Task prompt:
Every record below should be copied exactly, with the pictures left out.

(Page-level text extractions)

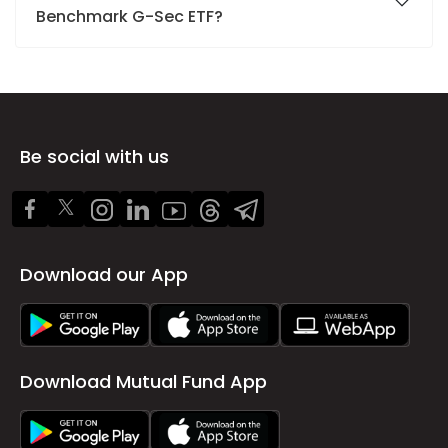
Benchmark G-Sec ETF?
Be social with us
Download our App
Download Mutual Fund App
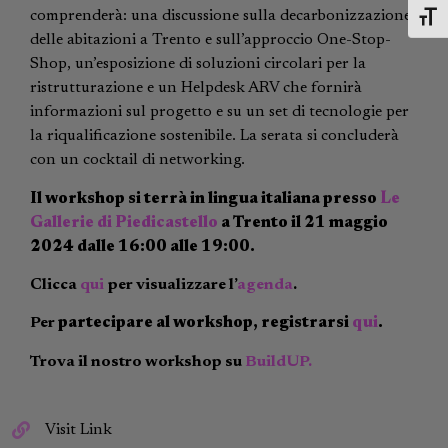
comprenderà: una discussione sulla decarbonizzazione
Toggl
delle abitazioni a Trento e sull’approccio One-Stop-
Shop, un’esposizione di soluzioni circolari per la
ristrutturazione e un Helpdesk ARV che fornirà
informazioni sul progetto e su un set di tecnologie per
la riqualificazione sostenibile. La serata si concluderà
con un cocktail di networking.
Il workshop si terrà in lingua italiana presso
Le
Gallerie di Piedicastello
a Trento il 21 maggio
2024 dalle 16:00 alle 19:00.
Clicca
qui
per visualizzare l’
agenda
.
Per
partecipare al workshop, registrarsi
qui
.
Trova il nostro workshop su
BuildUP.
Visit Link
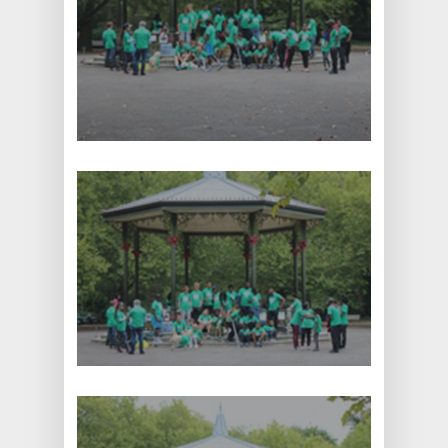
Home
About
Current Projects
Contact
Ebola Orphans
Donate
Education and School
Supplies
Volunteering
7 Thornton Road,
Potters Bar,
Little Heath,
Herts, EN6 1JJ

Answer for the task:
Benchmark G-Sec ETF?
Be social with us
Download our App
Download Mutual Fund App
comprenderà: una discussione sulla decarbonizzazione
Toggl
delle abitazioni a Trento e sull’approccio One-Stop-
Shop, un’esposizione di soluzioni circolari per la
ristrutturazione e un Helpdesk ARV che fornirà
informazioni sul progetto e su un set di tecnologie per
la riqualificazione sostenibile. La serata si concluderà
con un cocktail di networking.
Il workshop si terrà in lingua italiana presso
Le
Gallerie di Piedicastello
a Trento il 21 maggio
2024 dalle 16:00 alle 19:00.
Clicca
qui
per visualizzare l’
agenda
.
Per
partecipare al workshop, registrarsi
qui
.
Trova il nostro workshop su
BuildUP.
Visit Link
Home
About
Current Projects
Contact
Ebola Orphans
Donate
Education and School
Supplies
Volunteering
7 Thornton Road,
Potters Bar,
Little Heath,
Herts, EN6 1JJ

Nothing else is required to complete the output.